For years I’d heard many people sing the praises of the Rolls-Royce Silver Ghost 40/50hp, and In the late 1990s I had one experience that made a powerful impression on me. I was at a friend’s shop that specialized in prewar European cars and he was servicing a Silver Ghost with a touring body. The bonnet was off and he needed to move the car around the property, so he told me to hop in. With the engine uncovered I was absolutely flabbergasted by how smooth and quiet it was. Flabbergasted to experience it, yes, but not necessary surprised, as the Silver Ghost has long been held up as a standard of excellence — my apologies to Cadillac.

That first and very strong Ghost experience stayed with me for years, but was reinforced some time later when I was driving a modern car along some of the marvelous country roads about 15 miles from my Pennsylvania home. I was gradually gaining on a good sized open touring car that was clearly a Silver Ghost. When I saw the driver’s braid waiving in the 50 mph breeze, I knew it had to be club stalwart Mermie Karger, who demonstrated to me just how usable an early Rolls-Royce could be. Here was an 80-year-old car that you could actually use. Apparently Mermie was on a shakedown run making sure the car was ready for a major tour.

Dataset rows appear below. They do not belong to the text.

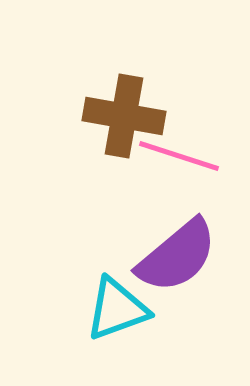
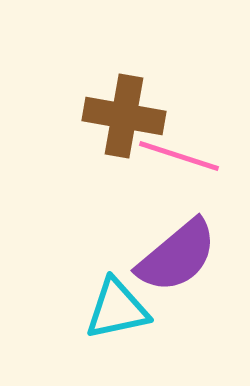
cyan triangle: rotated 8 degrees clockwise
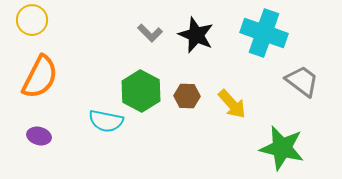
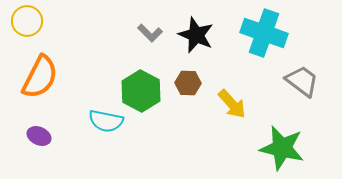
yellow circle: moved 5 px left, 1 px down
brown hexagon: moved 1 px right, 13 px up
purple ellipse: rotated 10 degrees clockwise
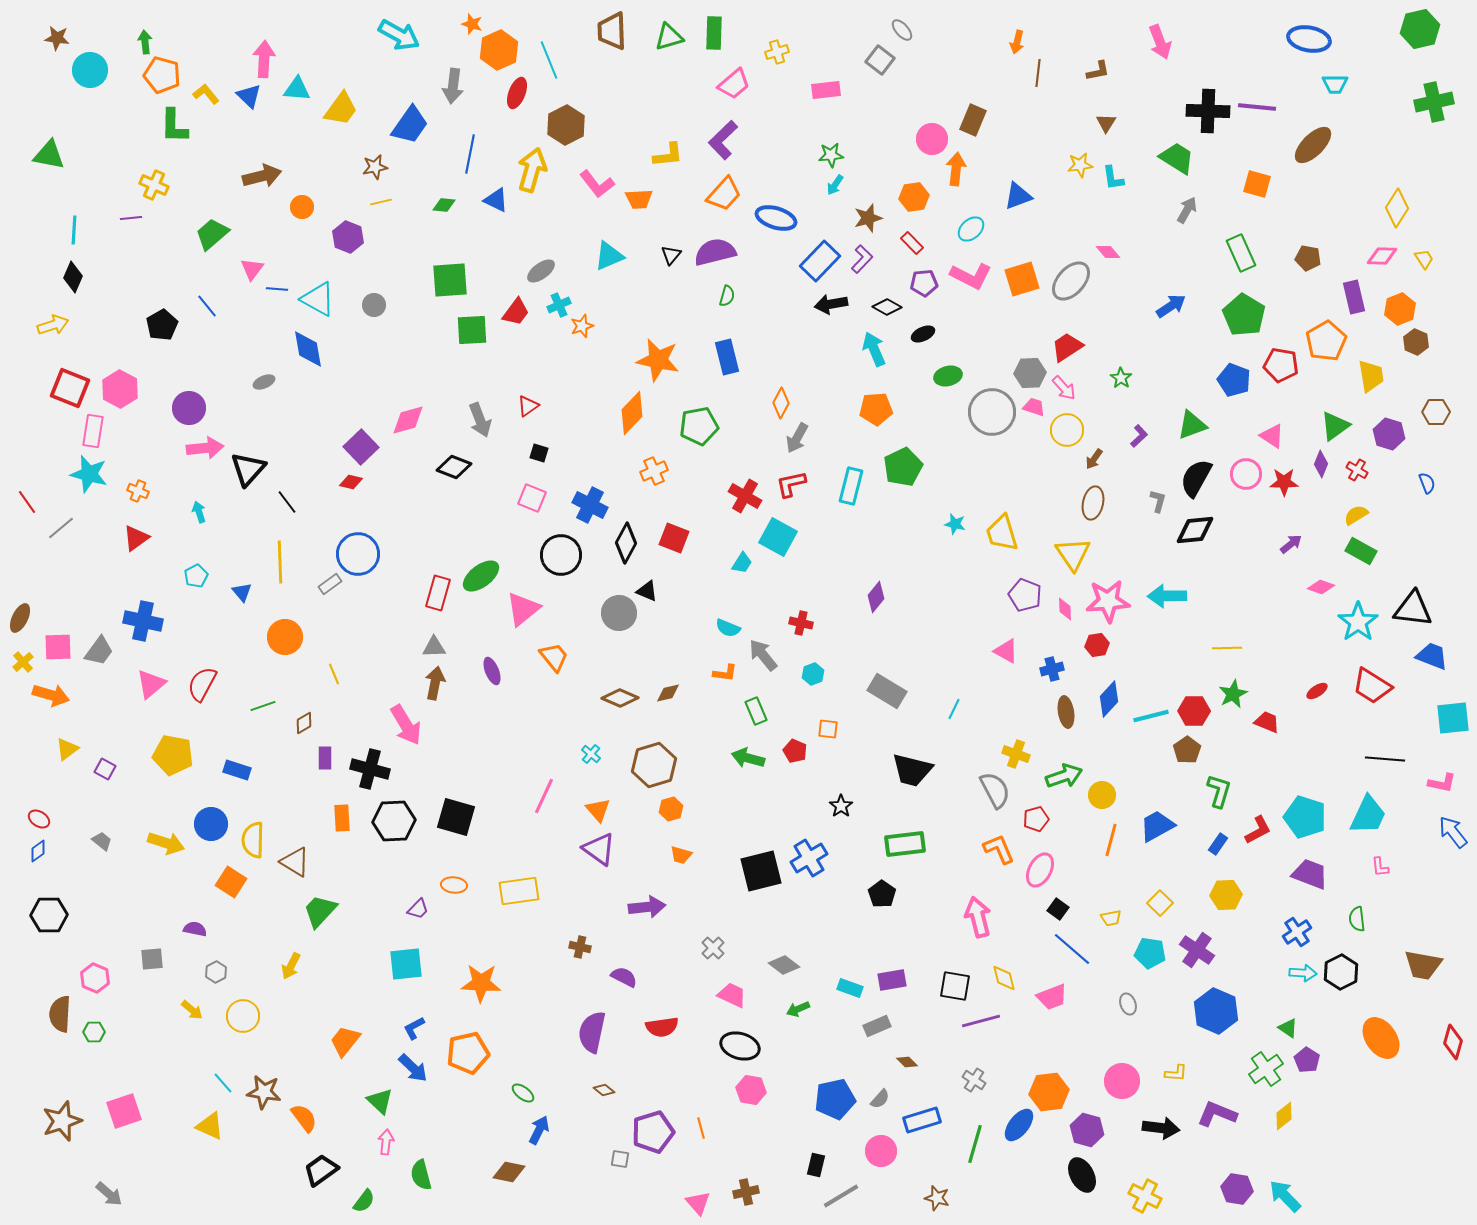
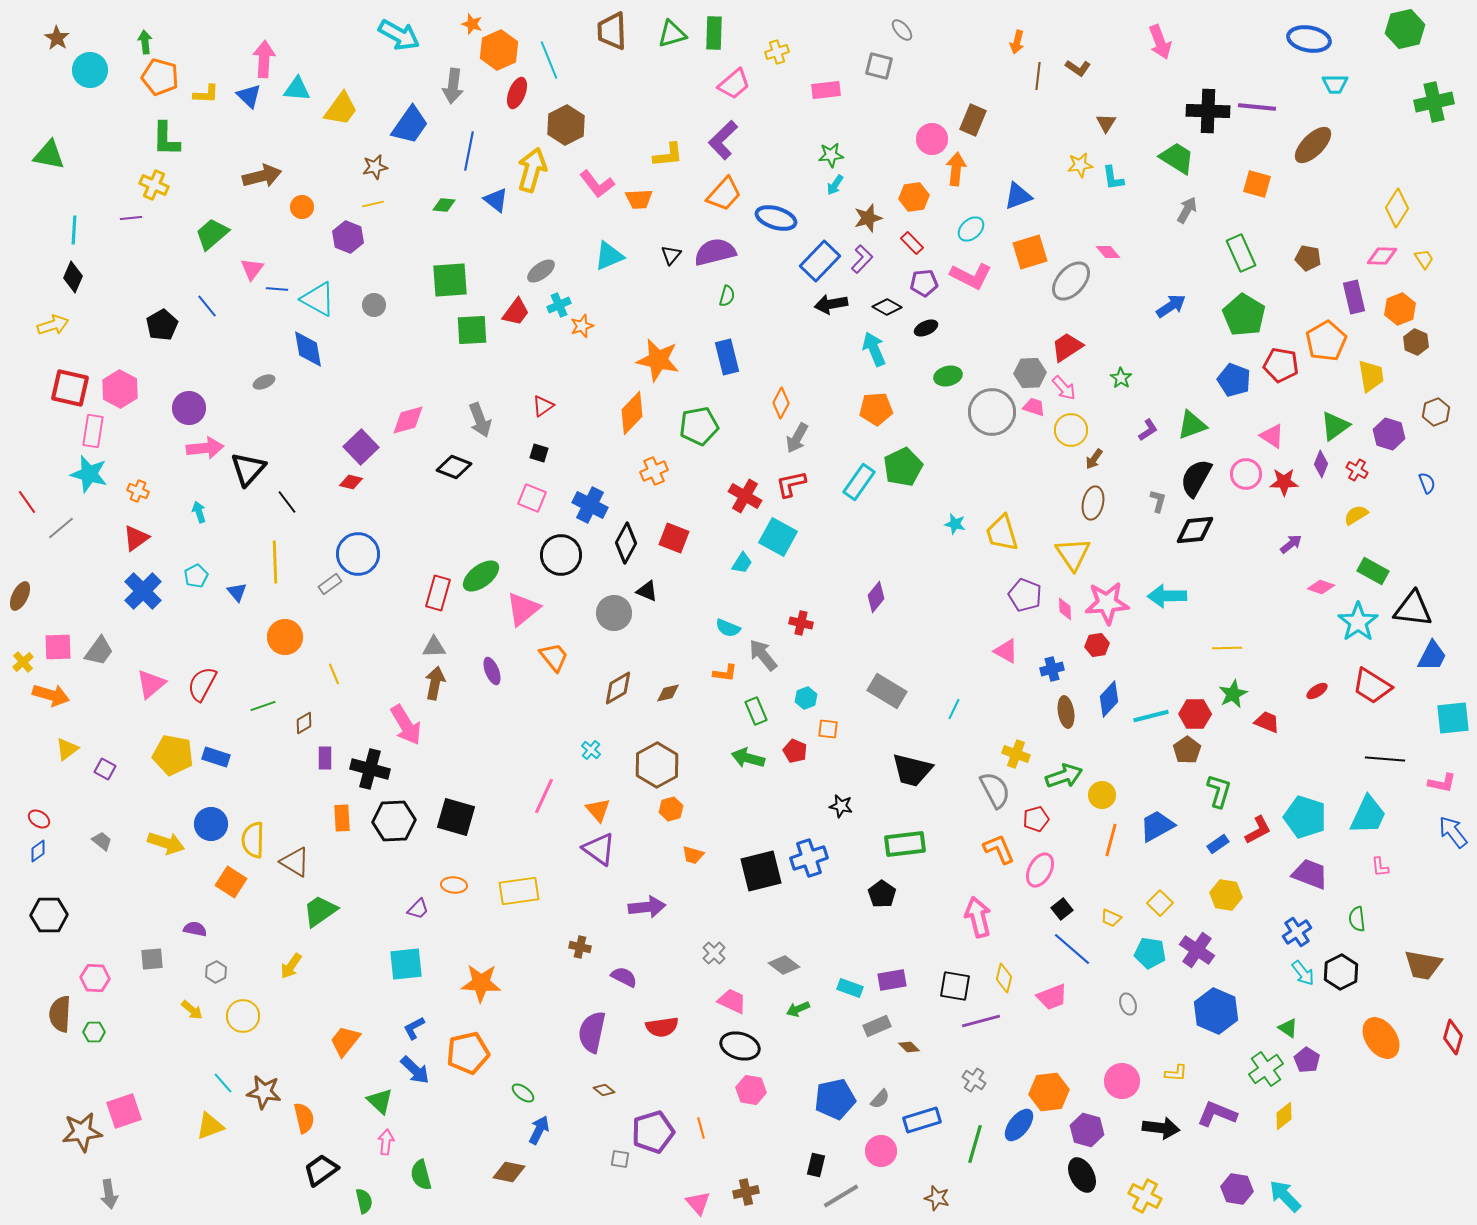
green hexagon at (1420, 29): moved 15 px left
green triangle at (669, 37): moved 3 px right, 3 px up
brown star at (57, 38): rotated 25 degrees clockwise
gray square at (880, 60): moved 1 px left, 6 px down; rotated 24 degrees counterclockwise
brown L-shape at (1098, 71): moved 20 px left, 3 px up; rotated 45 degrees clockwise
brown line at (1038, 73): moved 3 px down
orange pentagon at (162, 75): moved 2 px left, 2 px down
yellow L-shape at (206, 94): rotated 132 degrees clockwise
green L-shape at (174, 126): moved 8 px left, 13 px down
blue line at (470, 154): moved 1 px left, 3 px up
blue triangle at (496, 200): rotated 12 degrees clockwise
yellow line at (381, 202): moved 8 px left, 2 px down
orange square at (1022, 279): moved 8 px right, 27 px up
black ellipse at (923, 334): moved 3 px right, 6 px up
red square at (70, 388): rotated 9 degrees counterclockwise
red triangle at (528, 406): moved 15 px right
brown hexagon at (1436, 412): rotated 20 degrees counterclockwise
yellow circle at (1067, 430): moved 4 px right
purple L-shape at (1139, 436): moved 9 px right, 6 px up; rotated 10 degrees clockwise
cyan rectangle at (851, 486): moved 8 px right, 4 px up; rotated 21 degrees clockwise
green rectangle at (1361, 551): moved 12 px right, 20 px down
yellow line at (280, 562): moved 5 px left
blue triangle at (242, 592): moved 5 px left
pink star at (1108, 601): moved 1 px left, 2 px down
gray circle at (619, 613): moved 5 px left
brown ellipse at (20, 618): moved 22 px up
blue cross at (143, 621): moved 30 px up; rotated 33 degrees clockwise
blue trapezoid at (1432, 656): rotated 96 degrees clockwise
cyan hexagon at (813, 674): moved 7 px left, 24 px down
brown diamond at (620, 698): moved 2 px left, 10 px up; rotated 54 degrees counterclockwise
red hexagon at (1194, 711): moved 1 px right, 3 px down
cyan cross at (591, 754): moved 4 px up
brown hexagon at (654, 765): moved 3 px right; rotated 12 degrees counterclockwise
blue rectangle at (237, 770): moved 21 px left, 13 px up
black star at (841, 806): rotated 25 degrees counterclockwise
blue rectangle at (1218, 844): rotated 20 degrees clockwise
orange trapezoid at (681, 855): moved 12 px right
blue cross at (809, 858): rotated 12 degrees clockwise
yellow hexagon at (1226, 895): rotated 12 degrees clockwise
black square at (1058, 909): moved 4 px right; rotated 15 degrees clockwise
green trapezoid at (320, 911): rotated 12 degrees clockwise
yellow trapezoid at (1111, 918): rotated 35 degrees clockwise
gray cross at (713, 948): moved 1 px right, 5 px down
yellow arrow at (291, 966): rotated 8 degrees clockwise
cyan arrow at (1303, 973): rotated 48 degrees clockwise
pink hexagon at (95, 978): rotated 20 degrees counterclockwise
yellow diamond at (1004, 978): rotated 28 degrees clockwise
pink trapezoid at (732, 995): moved 6 px down
red diamond at (1453, 1042): moved 5 px up
brown diamond at (907, 1062): moved 2 px right, 15 px up
blue arrow at (413, 1068): moved 2 px right, 2 px down
orange semicircle at (304, 1118): rotated 24 degrees clockwise
brown star at (62, 1121): moved 20 px right, 11 px down; rotated 12 degrees clockwise
yellow triangle at (210, 1126): rotated 44 degrees counterclockwise
gray arrow at (109, 1194): rotated 40 degrees clockwise
green semicircle at (364, 1201): rotated 50 degrees counterclockwise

Finally, about five years ago I was in Kansas doing a project at a large auto collection. When the work was done the owner asked “Which two cars do you want to drive?” Floored that he would share his spectacular collection, I paused for a second before I thought of my first choice: His 1913 Silver Ghost. This was my chance to see what all the fuss was about. Was a Rolls-Royce really that good?

With its Roi-des-Belges body, the car looked quite old-fashioned. But the driving experience was surprisingly modern. Compared to the four or five W.O. Bentley’s I’ve driven, the transmission was wonderfully smooth and easy to engage. Yes, if you didn’t get it into gear you had to stop and start all over, but it was a revelation compared to most of the other prewar cars I’ve driven. While the car wasn’t overwhelming powerful, there was a smoothness to the engine, and it felt almost effortless considering the sheer weight of the large body. The brakes still took a little planning, but they were surprisingly good considering the technology of the day and the heft of the car. My lasting impression was that I’d not driven a finer prewar car. True, there were others that were more sporting or faster, but there was a quality to the 40/50hp that came through from the controls, the build quality and the way it drove.

Although that drive was now a few years ago, I’m certainly hoping for other opportunities and I also understand why today so many Silver Ghost owners use them for serious touring.